"My painting carries within it the message of pain". Frida Kahlo—born in 1907 near Mexico City—learned about pain at a very early age. She contracted polio at six, and then at eighteen
suffered serious and permanent injury to her right leg and pelvis in a terrible bus accident. Young and undaunted, she went on to fall in love with the great mural painter Diego Rivera at a
time when their native Mexico was going through a period of thrilling political and cultural upheaval. Rivera and Kahlo were a legendary couple—both were impassioned, lifelong communists
while fervently attached to traditional Mexican Indian culture, and both were driven by a relentless artistic ambition that surmounted all the dramas that plagued their marriage.

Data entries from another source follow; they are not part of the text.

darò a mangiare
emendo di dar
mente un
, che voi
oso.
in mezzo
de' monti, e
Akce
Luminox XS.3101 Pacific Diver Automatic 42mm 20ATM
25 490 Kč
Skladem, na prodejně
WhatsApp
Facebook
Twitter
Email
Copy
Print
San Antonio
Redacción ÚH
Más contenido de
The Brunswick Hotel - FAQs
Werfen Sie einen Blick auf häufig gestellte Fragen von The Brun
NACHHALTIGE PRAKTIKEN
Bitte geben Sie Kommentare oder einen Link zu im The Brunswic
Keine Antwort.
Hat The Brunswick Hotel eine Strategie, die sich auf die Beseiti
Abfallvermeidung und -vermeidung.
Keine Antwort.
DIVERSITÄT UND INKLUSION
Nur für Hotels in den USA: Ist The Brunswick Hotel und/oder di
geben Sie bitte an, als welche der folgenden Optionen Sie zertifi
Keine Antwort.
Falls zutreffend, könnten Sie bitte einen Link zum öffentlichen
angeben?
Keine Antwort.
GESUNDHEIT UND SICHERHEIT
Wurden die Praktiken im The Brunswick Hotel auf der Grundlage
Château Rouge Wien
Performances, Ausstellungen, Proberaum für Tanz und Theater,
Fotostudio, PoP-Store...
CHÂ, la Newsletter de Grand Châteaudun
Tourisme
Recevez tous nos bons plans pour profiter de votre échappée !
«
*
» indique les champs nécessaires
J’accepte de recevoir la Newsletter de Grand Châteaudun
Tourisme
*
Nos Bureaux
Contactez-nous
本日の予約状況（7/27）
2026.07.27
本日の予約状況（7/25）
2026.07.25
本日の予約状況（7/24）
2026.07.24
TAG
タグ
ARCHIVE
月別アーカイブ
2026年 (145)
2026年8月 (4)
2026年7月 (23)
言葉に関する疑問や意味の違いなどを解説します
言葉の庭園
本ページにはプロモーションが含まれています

Later, Frida became the friend and lover of Leon Trotsky. She was greatly admired by the Surrealists and sat for some of the greatest photographers of her day. Her art largely consisted of
self-portraits, like the famous paintings The Two Fridas and The Broken Column, though she also left many striking still-lives.
In Frida Kahlo: Painting Her Own Reality, Christina Burrus assesses Frida Kahlo’s extraordinary work—a maelstrom of cruelty, humor, candor, and insolence reflecting the essence of a
free, beautiful, courageous woman who concealed her physical pain behind peals of infectious laughter.